The Colonel

Versioned content storage library for ruby.

The Colonel is a versioned document storage library, publishing workflow support and and automatic indexing for querying and search (full-text). It is meant to serve as a backend for applications that store user editable documents in a multi-user environment. (These are usually called Content Management Systems, but the term is too general to just throw around).

Internally, The Colonel uses git for storage and Elasticsearch for search and querying. By default it saves to disk, but it also supports alternative backends.

Installation

Add this line to your application's Gemfile:

gem 'colonel', git: 'git://github.com/bskyb-commerce/colonel.git, tag: `[version_you_want]`

And then execute:

$ bundle

Dependencies

The Colonel requires at least elasticsearch 1.0 to work.

NOTE: The Colonel currently doesn't work with elasticsearch 1.2 or later, which is a known issue that will be fixed. (Watch issue #44 pull requests welcome)

Usage

Require colonel where you need to use it

require 'colonel'

and optionally

include Colonel

Configuration

The Colonel module exposes a config struct for configuration options

Colonel.config.storage_path = 'tmp/colonel_storage/'
Colonel.config.elasticsearch_uri = 'elasticsearch.myapp.com:9200'
Colonel.config.rugged_backend = backend_instance # optional, see below

Initialization

Before you can use the Colonel, you also need to initialise the search provider, which idempotently creates the search index and registers all custom types.

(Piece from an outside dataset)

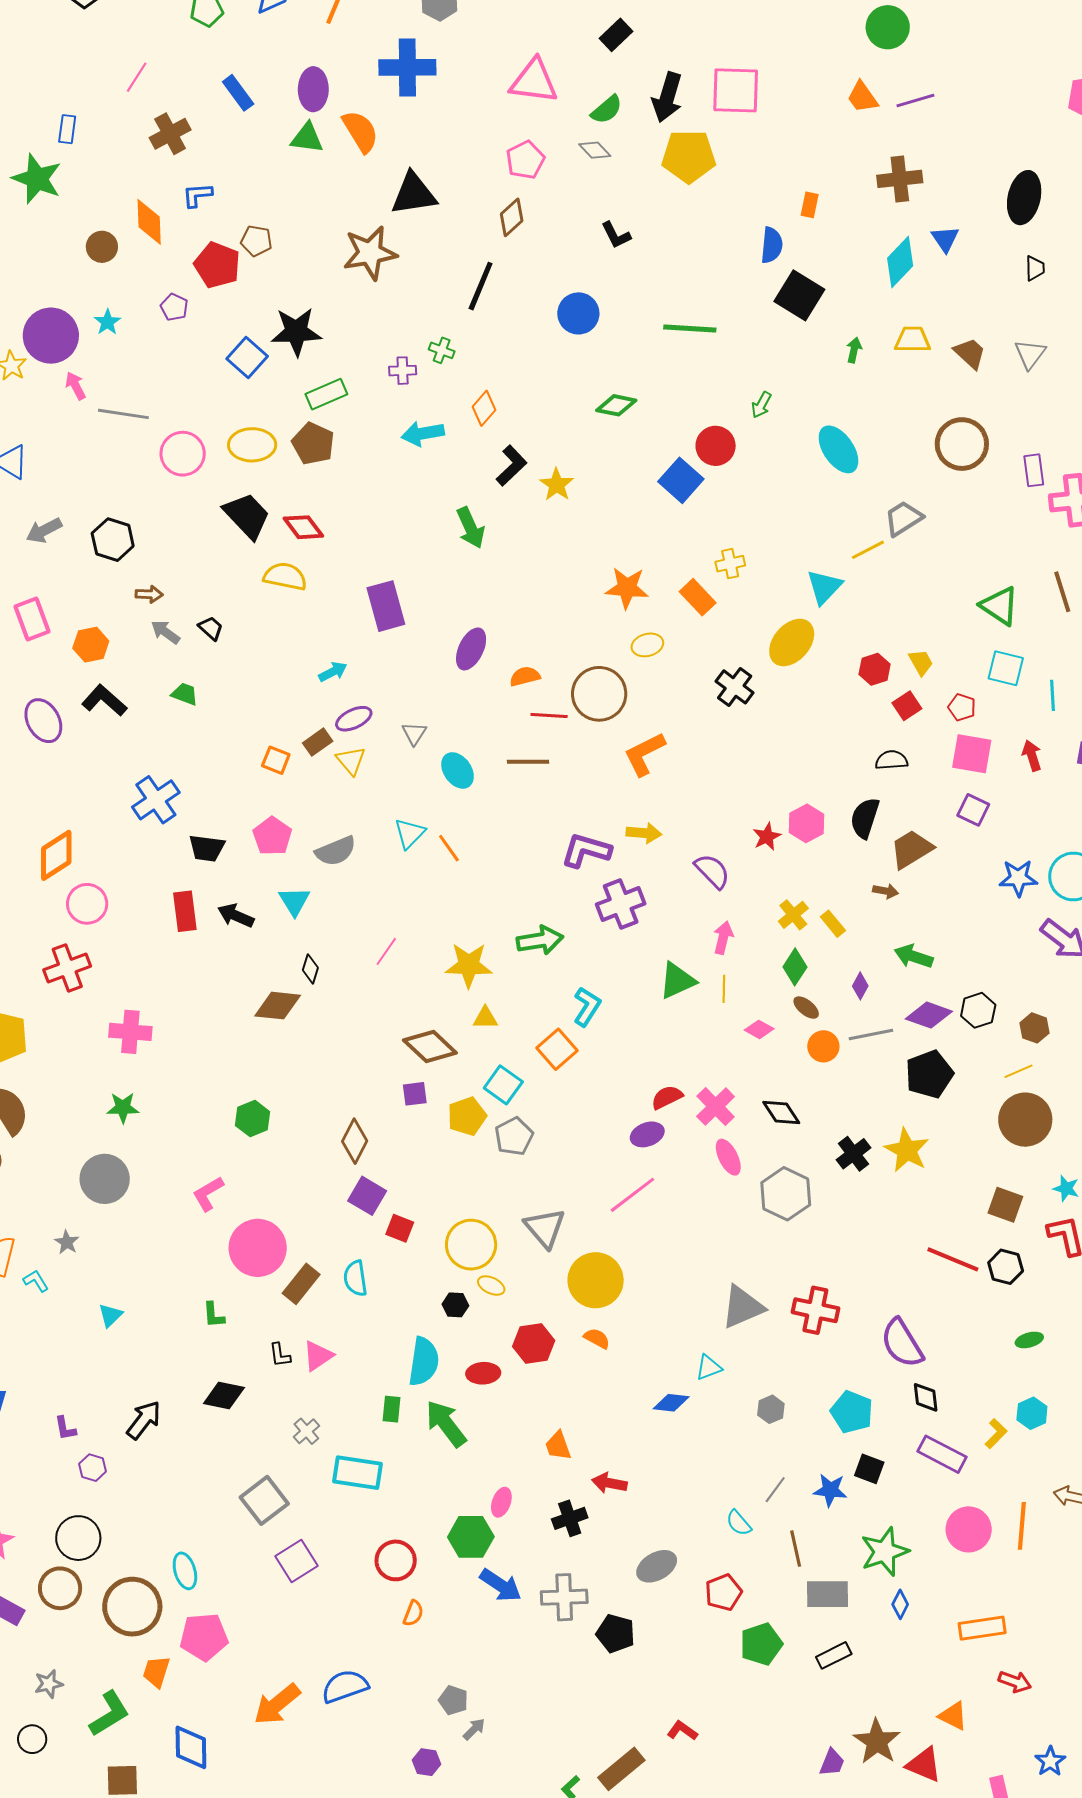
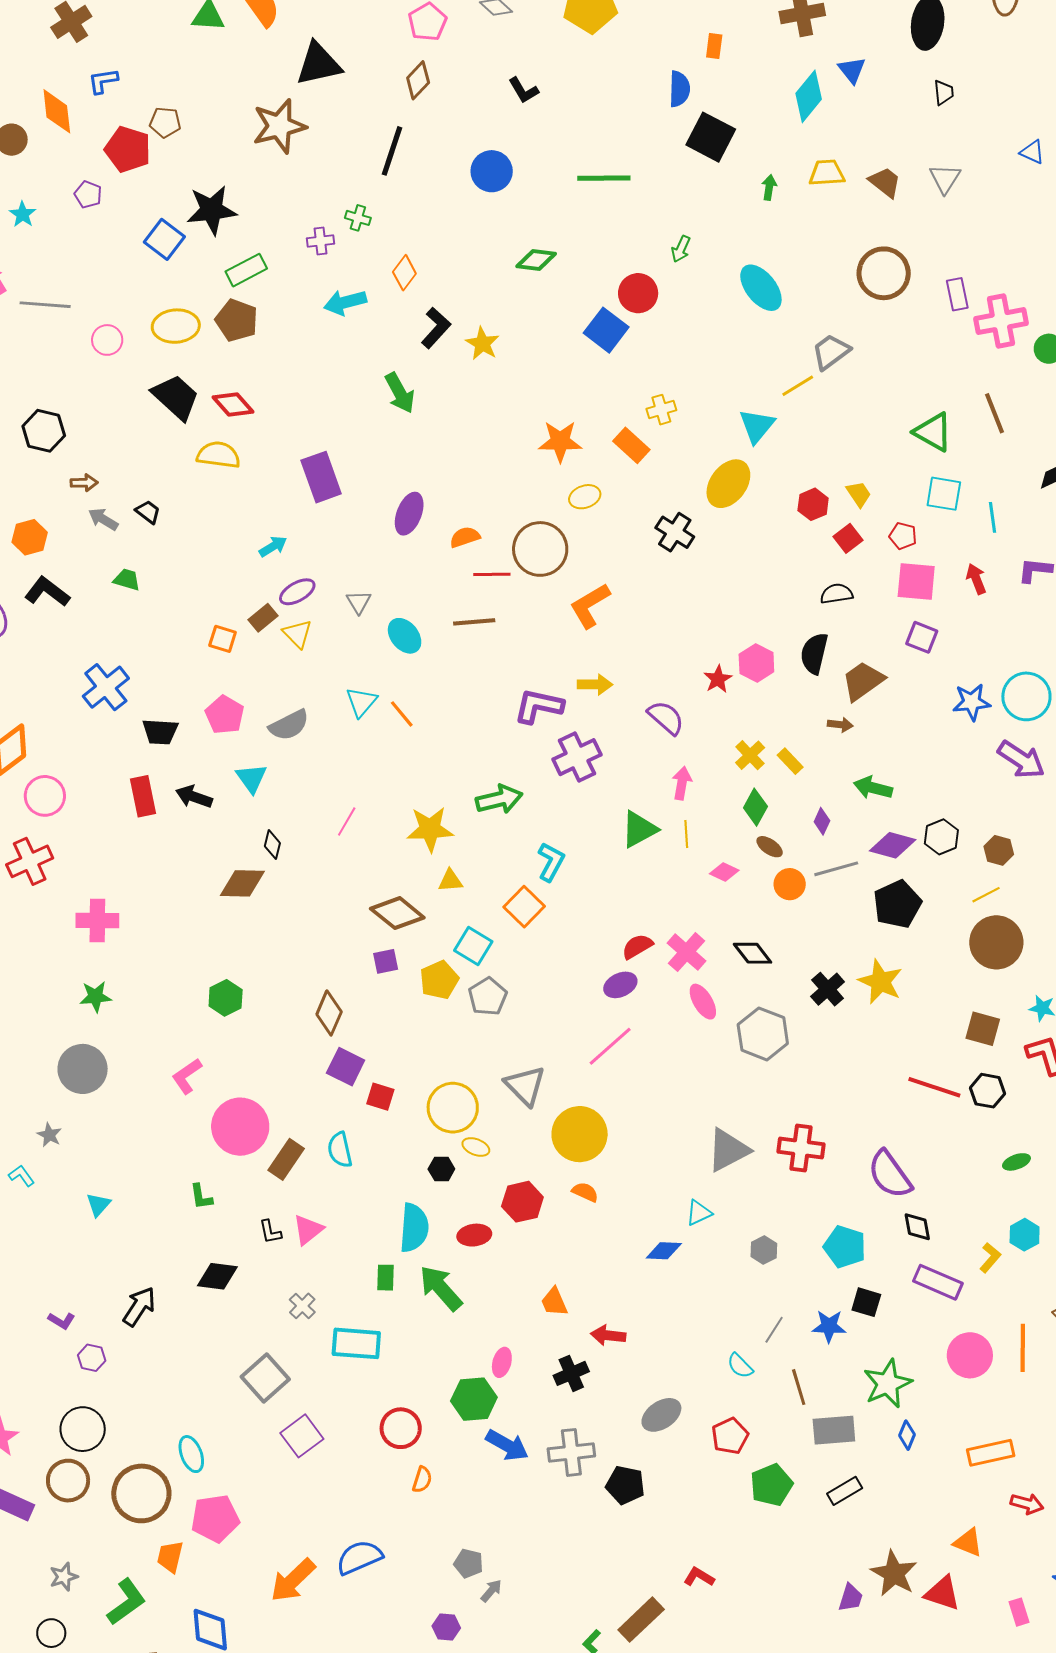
pink circle: (183, 454) -> (107, 340), size x0.7
purple L-shape: (65, 1428) -> (62, 1321), turned -44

Colonel::ElasticsearchProvider.initialize!

Create or open a Document

You can start using The Colonel without deriving your own content type. It can handle any kind of content structure and has sensible defaults for indexing.

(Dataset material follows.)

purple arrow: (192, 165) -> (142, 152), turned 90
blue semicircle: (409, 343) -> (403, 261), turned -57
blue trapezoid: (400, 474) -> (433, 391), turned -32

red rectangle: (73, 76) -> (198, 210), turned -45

To create a new document just create a new instance of the class

doc = Document.new({title: 'My Item', tags: ['Test', 'Content'], body: 'Some text.'})

You can now access the attributes

doc.content.title
# => 'My Iem'

doc.content.tags[1]
# => 'Content'

doc.content.body = 'Some other text'
doc.content.body
# => 'Some other text'

doc.id
# => 'b1ff909250a5fda83042abc86f7033f9' # randomly generated

You can save the document, creating a revision. You have to supply an author with an optional message and timestamp paramater. For example you can do the following:

doc.save!({ name: 'The Colonel', email: '[email protected]' })

or using the optional parameters:

doc.save!({ name: 'The Colonel', email: '[email protected]' }, 'Totally saved this.')
doc.save!({ name: 'The Colonel', email: '[email protected]' }, 'Totally saved this just now.', Time.now)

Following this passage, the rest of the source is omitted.